▼

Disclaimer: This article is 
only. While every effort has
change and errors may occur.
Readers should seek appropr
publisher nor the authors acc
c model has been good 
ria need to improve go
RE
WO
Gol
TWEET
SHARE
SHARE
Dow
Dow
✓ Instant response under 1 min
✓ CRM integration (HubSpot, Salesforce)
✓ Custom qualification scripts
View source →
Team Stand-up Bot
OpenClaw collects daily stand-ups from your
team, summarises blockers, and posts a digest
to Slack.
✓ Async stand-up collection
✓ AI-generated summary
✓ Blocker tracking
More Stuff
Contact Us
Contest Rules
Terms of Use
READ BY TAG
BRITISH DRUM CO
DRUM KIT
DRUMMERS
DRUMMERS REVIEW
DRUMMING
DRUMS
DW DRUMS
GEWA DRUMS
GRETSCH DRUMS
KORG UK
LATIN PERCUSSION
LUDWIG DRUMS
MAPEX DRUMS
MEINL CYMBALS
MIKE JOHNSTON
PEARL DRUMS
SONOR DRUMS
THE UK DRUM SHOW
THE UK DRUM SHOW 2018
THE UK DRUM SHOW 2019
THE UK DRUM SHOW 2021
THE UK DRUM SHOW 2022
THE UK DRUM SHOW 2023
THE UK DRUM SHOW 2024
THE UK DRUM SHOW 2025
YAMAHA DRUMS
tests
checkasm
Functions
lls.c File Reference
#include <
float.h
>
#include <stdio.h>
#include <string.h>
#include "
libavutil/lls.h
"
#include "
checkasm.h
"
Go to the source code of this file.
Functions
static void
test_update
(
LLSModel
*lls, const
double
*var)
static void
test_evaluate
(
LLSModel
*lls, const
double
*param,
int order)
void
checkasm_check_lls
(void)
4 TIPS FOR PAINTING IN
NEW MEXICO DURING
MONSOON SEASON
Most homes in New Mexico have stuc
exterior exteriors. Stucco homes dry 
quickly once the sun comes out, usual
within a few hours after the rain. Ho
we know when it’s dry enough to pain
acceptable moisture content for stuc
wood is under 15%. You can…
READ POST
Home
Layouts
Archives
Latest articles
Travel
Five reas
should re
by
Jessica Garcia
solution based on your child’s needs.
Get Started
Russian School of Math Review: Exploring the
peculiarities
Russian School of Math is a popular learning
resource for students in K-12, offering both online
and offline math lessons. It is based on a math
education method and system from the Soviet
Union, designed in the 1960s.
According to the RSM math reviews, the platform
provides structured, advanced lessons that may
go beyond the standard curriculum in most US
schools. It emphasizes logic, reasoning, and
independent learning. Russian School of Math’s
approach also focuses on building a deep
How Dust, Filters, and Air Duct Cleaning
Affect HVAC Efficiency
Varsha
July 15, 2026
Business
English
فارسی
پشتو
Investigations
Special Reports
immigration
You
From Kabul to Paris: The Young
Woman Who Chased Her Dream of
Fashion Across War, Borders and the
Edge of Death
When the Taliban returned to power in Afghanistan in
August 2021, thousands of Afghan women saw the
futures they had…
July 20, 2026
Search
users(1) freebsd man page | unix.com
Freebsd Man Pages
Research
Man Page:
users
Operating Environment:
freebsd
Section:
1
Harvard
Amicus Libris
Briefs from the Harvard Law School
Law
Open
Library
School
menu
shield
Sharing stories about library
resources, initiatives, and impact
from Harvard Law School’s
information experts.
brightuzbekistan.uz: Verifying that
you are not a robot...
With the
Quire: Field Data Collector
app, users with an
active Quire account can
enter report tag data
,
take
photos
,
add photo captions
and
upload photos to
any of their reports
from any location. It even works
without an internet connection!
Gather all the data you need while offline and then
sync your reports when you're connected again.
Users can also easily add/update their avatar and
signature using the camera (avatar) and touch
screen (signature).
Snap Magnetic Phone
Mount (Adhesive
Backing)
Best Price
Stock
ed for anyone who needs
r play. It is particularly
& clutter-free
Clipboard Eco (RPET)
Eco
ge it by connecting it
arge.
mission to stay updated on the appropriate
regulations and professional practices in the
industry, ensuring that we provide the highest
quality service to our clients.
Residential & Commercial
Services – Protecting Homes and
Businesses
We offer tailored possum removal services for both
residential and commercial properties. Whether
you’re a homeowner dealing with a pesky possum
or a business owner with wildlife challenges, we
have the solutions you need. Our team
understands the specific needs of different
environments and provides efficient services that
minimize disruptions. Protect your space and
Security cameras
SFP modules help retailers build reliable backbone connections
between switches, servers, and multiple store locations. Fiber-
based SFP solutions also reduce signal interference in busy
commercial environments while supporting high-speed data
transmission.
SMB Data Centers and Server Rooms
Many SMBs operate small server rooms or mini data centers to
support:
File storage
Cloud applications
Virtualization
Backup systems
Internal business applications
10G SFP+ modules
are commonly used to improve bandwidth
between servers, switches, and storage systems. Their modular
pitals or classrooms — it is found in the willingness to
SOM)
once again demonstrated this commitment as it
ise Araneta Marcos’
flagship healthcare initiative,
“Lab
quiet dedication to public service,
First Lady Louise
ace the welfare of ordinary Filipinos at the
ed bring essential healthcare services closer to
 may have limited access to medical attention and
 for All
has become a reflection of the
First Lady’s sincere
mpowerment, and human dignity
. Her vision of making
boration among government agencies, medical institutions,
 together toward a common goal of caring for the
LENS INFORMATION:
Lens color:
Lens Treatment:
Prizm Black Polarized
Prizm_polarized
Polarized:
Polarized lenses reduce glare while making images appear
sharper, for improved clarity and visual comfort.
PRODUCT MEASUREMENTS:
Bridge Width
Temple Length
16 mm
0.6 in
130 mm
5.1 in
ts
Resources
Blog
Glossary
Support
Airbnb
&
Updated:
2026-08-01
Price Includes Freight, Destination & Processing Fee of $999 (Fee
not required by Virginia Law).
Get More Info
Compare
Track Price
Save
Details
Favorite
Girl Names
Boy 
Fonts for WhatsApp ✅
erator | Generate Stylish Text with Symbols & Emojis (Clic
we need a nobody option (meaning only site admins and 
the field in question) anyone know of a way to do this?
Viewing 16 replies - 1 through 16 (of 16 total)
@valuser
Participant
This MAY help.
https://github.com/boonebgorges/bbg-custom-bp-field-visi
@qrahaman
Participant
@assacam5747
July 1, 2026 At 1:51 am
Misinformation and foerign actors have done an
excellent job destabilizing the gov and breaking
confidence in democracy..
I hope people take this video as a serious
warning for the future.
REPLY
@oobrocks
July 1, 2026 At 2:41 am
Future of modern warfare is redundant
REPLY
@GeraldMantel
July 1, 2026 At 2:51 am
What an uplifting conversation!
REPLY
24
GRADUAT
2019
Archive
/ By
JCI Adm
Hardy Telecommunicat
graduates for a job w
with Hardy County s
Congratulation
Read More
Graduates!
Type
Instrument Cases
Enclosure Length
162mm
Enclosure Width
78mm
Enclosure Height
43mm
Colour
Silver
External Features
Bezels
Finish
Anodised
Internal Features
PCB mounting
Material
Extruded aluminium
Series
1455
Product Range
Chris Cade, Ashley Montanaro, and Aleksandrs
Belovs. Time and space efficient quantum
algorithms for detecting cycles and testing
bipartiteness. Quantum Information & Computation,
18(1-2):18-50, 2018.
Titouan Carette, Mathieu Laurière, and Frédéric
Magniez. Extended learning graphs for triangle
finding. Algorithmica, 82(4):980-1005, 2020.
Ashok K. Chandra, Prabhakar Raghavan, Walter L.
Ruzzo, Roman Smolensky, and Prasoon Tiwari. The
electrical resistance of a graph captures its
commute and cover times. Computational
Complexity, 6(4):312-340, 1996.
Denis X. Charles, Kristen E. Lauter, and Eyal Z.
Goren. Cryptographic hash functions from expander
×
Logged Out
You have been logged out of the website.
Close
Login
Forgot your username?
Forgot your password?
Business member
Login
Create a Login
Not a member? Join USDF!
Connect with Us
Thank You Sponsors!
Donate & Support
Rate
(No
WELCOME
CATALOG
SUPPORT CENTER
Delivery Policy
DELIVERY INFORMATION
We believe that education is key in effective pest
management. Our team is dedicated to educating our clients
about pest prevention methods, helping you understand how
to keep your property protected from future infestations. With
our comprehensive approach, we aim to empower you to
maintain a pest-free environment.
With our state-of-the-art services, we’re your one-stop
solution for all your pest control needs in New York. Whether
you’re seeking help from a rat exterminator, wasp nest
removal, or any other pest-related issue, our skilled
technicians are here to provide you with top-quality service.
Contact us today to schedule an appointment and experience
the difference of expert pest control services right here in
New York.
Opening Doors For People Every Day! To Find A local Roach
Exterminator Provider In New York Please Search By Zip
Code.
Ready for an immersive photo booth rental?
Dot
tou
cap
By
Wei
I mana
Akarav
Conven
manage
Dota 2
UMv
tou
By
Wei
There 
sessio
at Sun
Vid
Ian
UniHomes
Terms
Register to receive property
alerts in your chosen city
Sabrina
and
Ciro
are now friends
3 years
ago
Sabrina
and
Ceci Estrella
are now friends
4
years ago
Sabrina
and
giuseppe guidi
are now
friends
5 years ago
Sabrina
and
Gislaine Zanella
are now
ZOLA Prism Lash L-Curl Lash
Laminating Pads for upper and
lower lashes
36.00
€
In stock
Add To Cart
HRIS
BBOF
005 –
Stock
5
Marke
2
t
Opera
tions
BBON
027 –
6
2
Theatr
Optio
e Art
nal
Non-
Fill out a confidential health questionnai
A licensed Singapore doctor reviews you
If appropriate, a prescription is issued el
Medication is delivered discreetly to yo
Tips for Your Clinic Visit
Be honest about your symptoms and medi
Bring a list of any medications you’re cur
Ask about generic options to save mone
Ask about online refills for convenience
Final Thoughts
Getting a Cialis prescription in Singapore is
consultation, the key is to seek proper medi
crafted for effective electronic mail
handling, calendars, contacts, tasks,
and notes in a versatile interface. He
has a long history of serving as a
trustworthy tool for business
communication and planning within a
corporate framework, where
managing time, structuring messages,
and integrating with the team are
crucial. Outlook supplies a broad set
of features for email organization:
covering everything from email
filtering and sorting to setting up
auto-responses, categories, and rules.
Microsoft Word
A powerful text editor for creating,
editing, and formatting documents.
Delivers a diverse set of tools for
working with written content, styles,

▲

Aim of the task: How many of the listing's lines contain "based"? Respond with a single number and nothing else.

Result for this exercise: 3